Foi nesta casa, hoje desabitada, em Vilar do Paraíso, no número 20 da rua que actualmente tem o nome de Camilo Castelo Branco, que o coronel Owen viveu com a sua família, ele que conservava «casa posta em Cedofeita e raramente era visto em Vilar do Paraíso». Camilo e José Augusto acabariam por também arranjar casa neste lugar de modo a ficarem perto de Fanny, na tentativa de conquistarem o seu amor. Esta casa, a Vila Alice, tem uma importante e definitiva presença em todo o romance. Podemos ver da rua, atrás dos portões gradeados, o nome da casa nos azulejos sobre a porta principal.
«O rasto do coronel e de D. Rita assinala‑se numa quinta no Douro, depois no Porto, à Torrinha, na Rua da Sovela, e em Vilar do Paraíso, onde Owen escreveu o seu livro sobre o Cerco do Porto. A casa da Rua de Cedofeita corresponde já a um período menos claro da harmonia conjugal. Raul Brandão, que os viu através de testemunhos mais directos, deixa transparecer uma incompatibilidade entre as fantasias mesquinhas duma burguesa rica e a ingénua severidade do fidalgo galês. Ele tinha por timbre um galo de prata e a divisa “Alert and Loyal”. Para cumprir com tal divisa, impõem-se sacrifícios; um deles foi decerto o de separar‑se da mulher e dos filhos.»
«Não se pode dizer que houve um plano no caso de Fanny Owen. No entanto, Camilo comportou‑se como se obedecesse a um traçado minucioso.
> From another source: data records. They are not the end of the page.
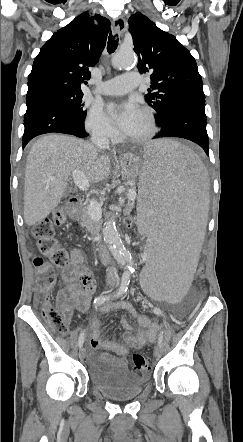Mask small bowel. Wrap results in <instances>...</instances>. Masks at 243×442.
Returning <instances> with one entry per match:
<instances>
[{"label":"small bowel","mask_w":243,"mask_h":442,"mask_svg":"<svg viewBox=\"0 0 243 442\" xmlns=\"http://www.w3.org/2000/svg\"><path fill=\"white\" fill-rule=\"evenodd\" d=\"M62 278L65 286L58 292L56 303L57 307L65 312L67 321H69L73 309L87 312L91 296L95 291V279L88 266L87 257L82 250L77 248L71 250L69 263L62 271ZM113 309H124L131 317L136 319L139 327L136 334L133 333L132 324L122 318L120 323L125 330L123 343L102 339V322L99 318H94L91 323L93 333L89 340V345L93 349V357L94 351L107 350L119 355L118 358L114 359H116L120 366H127L126 356L129 353V349H140L147 342H152L155 339L158 327L148 318L137 316L134 308L129 303L106 304L101 308V312L105 314ZM104 355L111 357L109 353Z\"/></svg>","instance_id":"obj_1"}]
</instances>
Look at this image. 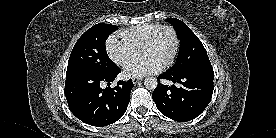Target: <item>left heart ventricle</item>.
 Listing matches in <instances>:
<instances>
[{
	"instance_id": "1",
	"label": "left heart ventricle",
	"mask_w": 276,
	"mask_h": 138,
	"mask_svg": "<svg viewBox=\"0 0 276 138\" xmlns=\"http://www.w3.org/2000/svg\"><path fill=\"white\" fill-rule=\"evenodd\" d=\"M174 47V41L171 33L165 32L161 35L157 43L141 49L143 57H153L163 65L170 57Z\"/></svg>"
}]
</instances>
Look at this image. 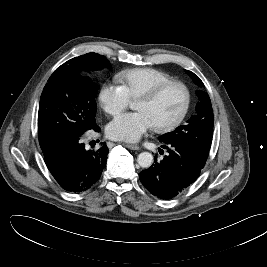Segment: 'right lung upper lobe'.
<instances>
[{"label":"right lung upper lobe","mask_w":267,"mask_h":267,"mask_svg":"<svg viewBox=\"0 0 267 267\" xmlns=\"http://www.w3.org/2000/svg\"><path fill=\"white\" fill-rule=\"evenodd\" d=\"M51 150V149H50ZM50 150L44 151V154L48 153Z\"/></svg>","instance_id":"right-lung-upper-lobe-1"}]
</instances>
Quando saiu de Coimbra não voltou para Vilar do Paraíso; voltou para o Porto, e todas as vezes que José Augusto o procurou não pôde encontrá‑lo, nem em casa, nem em nenhum dos lugares habituais, o Café Guichard ou o Águia d’Ouro.»
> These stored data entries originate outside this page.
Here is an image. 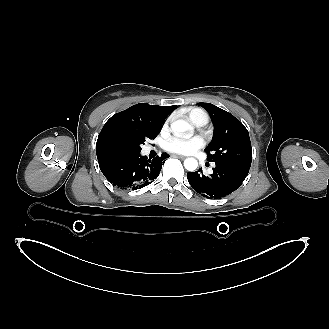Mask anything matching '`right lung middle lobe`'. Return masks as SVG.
I'll return each mask as SVG.
<instances>
[{"label":"right lung middle lobe","mask_w":329,"mask_h":329,"mask_svg":"<svg viewBox=\"0 0 329 329\" xmlns=\"http://www.w3.org/2000/svg\"><path fill=\"white\" fill-rule=\"evenodd\" d=\"M159 131L160 130H157L156 132H154L151 135L143 136V137H140V138L136 139L130 146L131 152L132 153L133 152H140L141 151V145L144 144L145 140L154 139L158 135Z\"/></svg>","instance_id":"obj_1"}]
</instances>
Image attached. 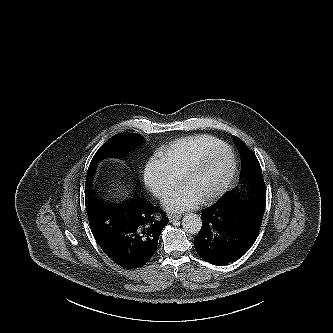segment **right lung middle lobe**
Wrapping results in <instances>:
<instances>
[{
	"label": "right lung middle lobe",
	"instance_id": "obj_1",
	"mask_svg": "<svg viewBox=\"0 0 333 333\" xmlns=\"http://www.w3.org/2000/svg\"><path fill=\"white\" fill-rule=\"evenodd\" d=\"M143 138L136 133H121L110 138L101 148L96 152L90 163L86 186L91 188L92 179L97 167V164L107 157H122L125 153L130 151L136 145H138Z\"/></svg>",
	"mask_w": 333,
	"mask_h": 333
}]
</instances>
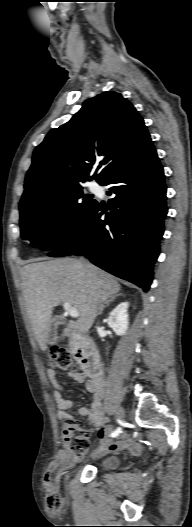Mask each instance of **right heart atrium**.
Here are the masks:
<instances>
[{"mask_svg": "<svg viewBox=\"0 0 192 527\" xmlns=\"http://www.w3.org/2000/svg\"><path fill=\"white\" fill-rule=\"evenodd\" d=\"M66 223H67V221H66L65 216H63V215H58V216L54 219V221H53V223H52V225H51V232H52L54 235H58V234H60V233L64 230V228L66 227Z\"/></svg>", "mask_w": 192, "mask_h": 527, "instance_id": "obj_1", "label": "right heart atrium"}]
</instances>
É em Baião que se situa a quinta do Lodeiro que pertencia a José Augusto. «Estes solares pobres que nasciam como refúgio de fidalgos arruinados e se iam acrescentando de varandas envidraçadas e alcovas em tabique onde luziam os ouropéis dos quadrinhos dos milagres, havia‑os no Douro em profusão. No rechão dum vinhedo, entre velhas figueiras pingo‑de‑mel; encravados nos “povos” de calçadas escorregadias onde corriam crianças com o suspensório de pano atravessado no peito como a bandoleira duma espingarda; ou então em lugares com preocupações aristocráticas, dentro de muros com buganvílias e alguma outra trepadeira mais rara, caneleira chamada, ou flor‑das‑cinco‑chagas.
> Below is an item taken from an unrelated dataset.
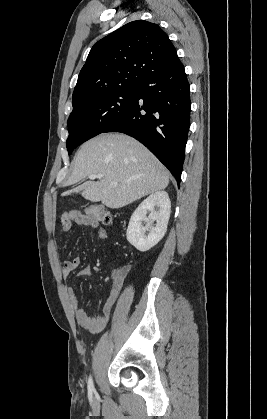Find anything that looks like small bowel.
<instances>
[{"label":"small bowel","mask_w":267,"mask_h":419,"mask_svg":"<svg viewBox=\"0 0 267 419\" xmlns=\"http://www.w3.org/2000/svg\"><path fill=\"white\" fill-rule=\"evenodd\" d=\"M74 224L84 226L90 229L97 230V237L101 241H105L108 238V232L105 228L99 227V223L95 220L89 219L82 215L80 211L73 210L65 212L61 216V225L62 231L68 232L71 230ZM80 264V258L74 257L69 260H65L63 263V269L61 275L64 279L68 278L70 273L78 268ZM127 268L121 270H116L112 273V286L109 289L108 297L103 306V314L99 317H91L85 309L80 307L79 299L77 296L76 289L74 287H69L67 289V294L70 300V304L75 313L76 322L85 328L86 330L97 333L102 331L105 326L108 324L109 319L112 314L114 305L120 295V292L123 288L125 278L127 276ZM91 267L86 266L80 270L78 277H85L90 275Z\"/></svg>","instance_id":"small-bowel-1"}]
</instances>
José Augusto vivia num sítio destes, o Lodeiro. Um tipo de morada que tresanda a dignidade desculpada de ser pobre pelo corpo da capela entre duas abas de habitação.»
É aqui que Camilo vai passar uma temporada com o seu amigo José Augusto, «jovem proprietário da Quinta do Lodeiro» que «tinha uma particularidade mais ruinosa: fazia versos». Nesta casa Camilo encontrou «enciclopédias e romances de cavalaria» nas estantes.
«Chegando ao Lodeiro, Camilo encontrou José Augusto apeado do cavalo e a sacudir o poncho de lã que usava, como uma coisa original naqueles sítios. Trouxera‑o da Argentina um antigo, como ele chamava aos parentes de seu pai; também trouxera uma cabaça para tomar mate, com a cana de prata para beber. Estava no louceiro da sala de jantar entre pratos com frutas, das Caldas, e outros que tinham pintado o Bom Jesus do Monte.
Camilo não pôde furtar‑se a um arrepio diante daquela fachada de escasso pé‑direito e a capela com três degraus musguentos. O pátio lajeado fazia ressoar o casco dos cavalos; era um som vibrante e sobrenatural. “Belo sítio! — pensou Camilo. — Ou se fica santo ou doudo. Ou se comete um crime.”»
Com o estado de saúde de Fanny a debilitar-se de dia para dia, ela própria «teve a ideia de irem para o Bom Jesus do Monte passarem uma temporada. Diferente do que Camilo deixa supor, era ela quem manifestava desejos naquela casa e fazia com que se cumprissem. Ele [José Augusto] apressou-se a fazer-lhe a vontade, e, assim, depois de passados dois meses na Foz, foram em princípios de Abril para Braga e aí se demoraram quinze dias. Camilo foi vê-los ao Bom Jesus. Encontrou Fanny a ler, sentada num degrau da escadaria, e ela apontou para José Augusto, que vinha de cima em passo cadenciado.»